Being elite is an attitude well before it is a number on the bar.  Your intent as an athlete matters.  Every single time your hands touch that bar it is an opportunity to get better.  Too often lifters just go through the motions thinking that a magic number of sets and reps will make them stronger.  It is far more than that.


Every time you touch the bar there needs to be intent and purpose.  This starts from the empty bar and continues through the whole training day.  Every rep needs to be moved with the control and effort that is required to hit 5lbs more than your current best.  This is how you get better.  Microsoft Excel does not make you better.  You make you better.


As a coach my words cannot make you a better lifter.  All I can do is put you in the positions and guide the process for you to learn how to become the best lifter you can possibly be.  This does not mean that all of you will be world champions.  At the end of the day it still falls on you.


Elite athletes are accountable for their actions.  Novices blame the coach and the program.  If you are someone that blames your coach or program, chances are you suck at this sport and you do not have the attitude to become better.  Find something else to do.


Of course there are bad fits between coach and lifter.  However, if you have a coach with a good track record, it is not their program or coaching that is not working.  It is you.  I am sick of seeing lifters blame other things for their lack of progress, which many times they believe should be linear.


There will be times that you will go potentially years without increasing your total.  Better learn to love the sport for other reasons than chasing numbers.  Things feel like they aren’t going well.  Refocus your attention and do some soul searching to see where you can really improve.  This is where a strong relationship with a coach can be important.


It is very rarely because you are doing 4 sets instead of 5.  It is what you bring to each set and rep that typically needs to be improved.  Having a coach that you can talk to about these things is important because sometimes it is some serious life shit that is negatively affecting your training.


If you are training and posting on IG that your lifts are RPE “trash” and using emojis to tell the world about your too many feelings about lifting weights, that attitude is holding you back.  Saying that you do not feel like training, my lifts suck, or any other bullshit childlike statement, it is holding you back.

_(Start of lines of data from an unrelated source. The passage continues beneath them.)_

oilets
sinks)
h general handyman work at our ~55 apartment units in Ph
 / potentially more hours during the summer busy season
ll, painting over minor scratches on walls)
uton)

Louie says, “If you run with the lame you develop a limp.”  If you are hanging around these weak people, get a new crew because your crew is negatively affecting you.  If you follow these people on IG, unfollow them because seeing it negatively affects you.

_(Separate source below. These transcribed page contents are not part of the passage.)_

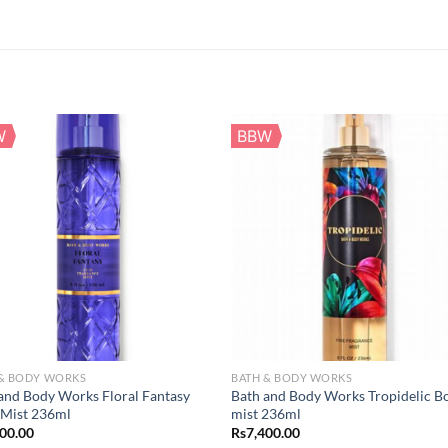
W
BBW
 & BODY WORKS
BATH & BODY WORKS
and Body Works Floral Fantasy
Bath and Body Works Tropidelic B
 Mist 236ml
mist 236ml
400.00
Rs
7,400.00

Being strong is not about your total.  It is about attitude and heart.  If you want to be a powerlifter, fucking commit to it.  You chose a sport that will break your heart more than it will fill it with joy, but those joyful moments will be addicting, and you will do anything to seek them out.


Find yourself strong company.  Again, not by total, but by attitude and heart.  Because they will push you harder than you can push yourself.  When things seem like they are stalling, you will push harder because you want to push them to be better.  Weak people complain and let their feelings dictate their training.

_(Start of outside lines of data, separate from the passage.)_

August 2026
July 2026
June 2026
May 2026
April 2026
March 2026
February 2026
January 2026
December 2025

Strong people analyze what they are doing and bring focus and intent to every single rep that they do in the gym.  They don’t make excuses because they do not have room for them as they are too worried about getting better.  They don’t blame others or give a fuck about what other people are doing because they know they have what it takes inside of them to be great.


These are major reasons why PPS gets stronger no matter what we do for training.  No one joined this team with an elite total.  Most don’t even have a total.  But you will see us represented at the Arnold again this year, just like every other year.


That is because we train in a shark tank.  I scroll through the internet and I see a lot of flounders.  Some of them are stronger than others, but they would still get eaten in our environment.  Find yourself a shark tank to train in if you want to get better.